How To Work Out Residual Value
Every dealership calculates residual value differently. Go through various retail value guides to help you get through the situation. Lease the ones with high residual values so that your monthly payment is less. Ultimately, it’s the lender that gets to finalize the amount and not you. It’s good to have a proper idea of the lowest and highest residual values so that you can make an informed decision.
The difference between the selling price and the residual value is what makes up the bigger part of your lease amount. Based on the above example, your estimated lease payment will be the difference between the selling price ($30,000) and residual value ($18,000), i.e. $12,000. This $12,000 will be divided by the term (36 months), which means you’ll pay around $333 per month. Taxes, fees, and interest will also be added to this monthly amount.
Low vs High Residual Value
The residual value affects the monthly payments of the lease. A higher residual value means a higher monthly payment. Similarly, if you choose to lease a car with a low residual value, the monthly payments will be low. Popular labels and models with traditionally high resale prices typically have higher residual values.
- Look for a car with high residual value if you plan to lease for a certain amount of time and move on. On the other hand, if you have an idea to purchase another car by the end of the lease term, go for a lower residual value car even though your monthly payments will be slightly higher. It would be a smart idea because, at the end of the lease, the purchase cost will probably be your residual value and the purchase fees. This helps you stabilize your financial needs when you have to shell out money for a new vehicle
- A car with a high resale price keeps the used car market in profit. One reason car manufacturers encourage you to lease a car with high residual value is because of the resale price. When it comes to individual sellers, they tend to sell low residual value cars more. This is so that they can have a large monthly inflow of money and don’t have to worry about the amount they paid for the investment
What Should You Take Into Account
There are multiple factors that you must consider before choosing to lease a car.

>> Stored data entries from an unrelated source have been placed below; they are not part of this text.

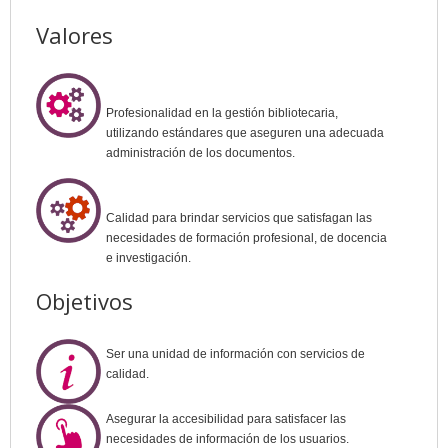
Valores
Profesionalidad en la gestión bibliotecaria,
utilizando estándares que aseguren una adecuada
administración de los documentos.
Calidad para brindar servicios que satisfagan las
necesidades de formación profesional, de docencia
e investigación.
Objetivos
Ser una unidad de información con servicios de
calidad.
Asegurar la accesibilidad para satisfacer las
necesidades de información de los usuarios.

- The most significant aspect to consider in leasing a car is the down payment and the depreciation of it over time. The depreciation will have an impact on your monthly payments. It can be high or low, depending on the residual value
- You should also consider the down payment, interest, taxes, fees, and other charges that will be part of the lease
- Take into account the lease type, for example open-ended and closed-end leases. Be clear about the lease terms of each before accepting to the terms
Bottom Line
As mentioned, the residual value of the car is the driving factor behind the lease’s monthly payments. Try looking for cars that have a higher residual value as it’ll help lower monthly payments. Compare quotes from various lenders, review your credit score and other eligibility criteria, and get a clear estimate. Finally, take into account the additional charges, taxes, and fees before you sign the deal.